Но Тоскливец все надвигался, и Голова в лунном свете, заливавшем комнату мертвенным, безжизненным сиянием, заметил, что щеки Тоскливца покрыты зеленым мхом, словно он не один десяток лет пролежал в сырой земле, а ногти у него размером с огурец и что тот аж трясется от жадности, и тут до Головы наконец дошло – Тоскливец-то оказался упырем и если он присосется сейчас к его кровушке, то не только его, Голову, отправит на тот свет, но и превратит точно в такого же упыря, и тогда Васькины страдания покажутся ему детской сказкой по сравнению с тем, что доведется испытать ему. И Голова вскочил с постели как ужаленный и бросился к пролому в Гапкину комнату, проклиная себя за то, что выломал дверь и он не сможет от Тоскливца запереться, но наткнулся на невидимое препятствие, которое не позволило ему переступить порог, бросился к окну – не открывается, оглянулся на Тоскливца, а тот уже не стоит, а летит, да прямо на него, и Голове пришлось удирать и причем так приналечь на ноги, как ему наверное не доводилось уже лет тридцать, но и подлый Тоскливец поднажал и, как беззвучная ракета, понесся за ним, и Голова только слышал за своей покрытой холодным потом спиной пощелкивание его длинных и острых зубов. Голова попробовал было еще раз с ним заговорить, но понял, что это бесполезно – тот лишь скорости прибавил и опять же за Головой, а у Головы уже ноги отваливаются, задыхается, и тут вдруг, уже почти теряя сознание, припомнил Голова одну молитву, которую в детстве выучил от маменьки, и тут же прокричал ее на весь дом, Тоскливец отшатнулся, как-то посерел и печально так вдруг сказал:
– Дай-ка мне, Василий Петрович, испить твоей кровушки, я тогда оживу да и тебя в покое оставлю – сто лет будешь жить-поживать и добро наживать.

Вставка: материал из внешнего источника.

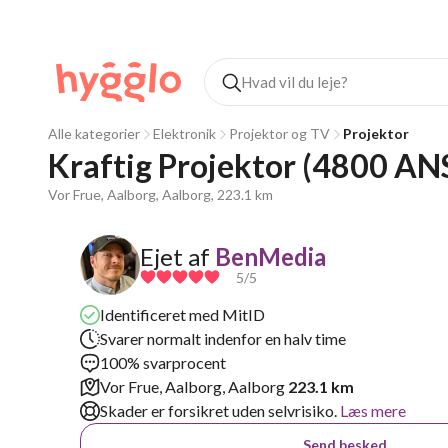
Alle kategorier
Elektronik
Projektor og TV
Projektor
Kraftig Projektor (4800 AN
Vor Frue, Aalborg, Aalborg, 223.1 km
Ejet af
BenMedia
5
/5
Identificeret med MitID
Svarer normalt indenfor en halv time
100% svarprocent
Vor Frue, Aalborg, Aalborg
223.1 km
Skader er forsikret uden selvrisiko.
Læs mere
Send besked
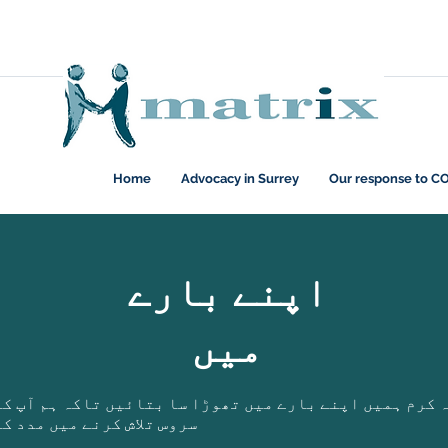
Home
Advocacy in Surrey
Our response to C
اپنے بارے
میں
 کرم ہمیں اپنے بارے میں تھوڑا سا بتائیں تاکہ ہم آپ کو
سروس تلاش کرنے میں مدد ک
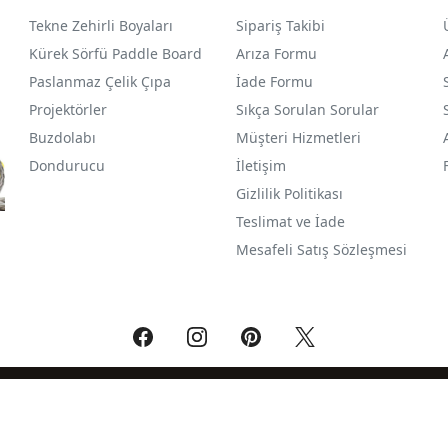
Tekne Zehirli Boyaları
Sipariş Takibi
Kürek Sörfü Paddle Board
Arıza Formu
Paslanmaz Çelik Çıpa
İade Formu
Projektörler
Sıkça Sorulan Sorular
Buzdolabı
Müşteri Hizmetleri
Dondurucu
İletişim
Gizlilik Politikası
Teslimat ve İade
Mesafeli Satış Sözleşmesi
®
PlatinMarket
E-Ticaret Sistemi
İle Hazırlanmıştır.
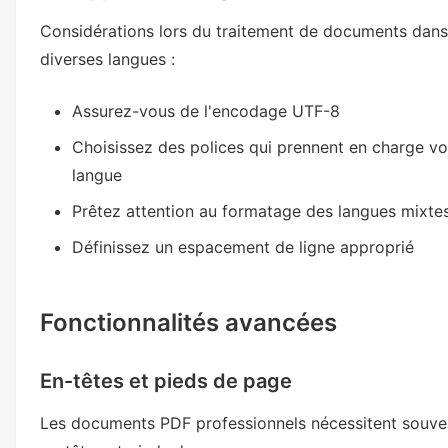
Considérations lors du traitement de documents dans
diverses langues :
Assurez-vous de l'encodage UTF-8
Choisissez des polices qui prennent en charge vo
langue
Prêtez attention au formatage des langues mixte
Définissez un espacement de ligne approprié
Fonctionnalités avancées
En-têtes et pieds de page
Les documents PDF professionnels nécessitent souve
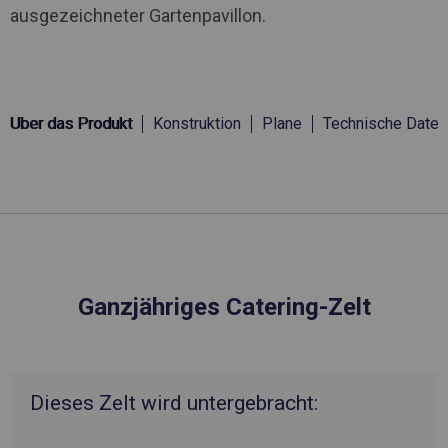
ausgezeichneter Gartenpavillon.
Über das Produkt
Konstruktion
Plane
Technische Daten
Ganzjähriges Catering-Zelt
Dieses Zelt wird untergebracht:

Но Голове точно было известно, что если только упырь укусит человека, то и жертва его становится упырем, и поэтому он вместо ответа огрел Тоскливца сковородкой, которая оказалась у него под рукой – и голова Тоскливца приобрела форму блина, из середины которого злобно поблескивали мутные глазки, а тут еще и первый соседский петух, который вечно будил Голову раньше времени, начал откашливаться, чтобы разразиться громким утренним криком, возвещая восход вечно юного светила, разгоняющего на радость людям ночные мраки, и Тоскливец посерел еще больше, а затем побледнел да и превратился в утренний туман, который вытек под дверь и исчез.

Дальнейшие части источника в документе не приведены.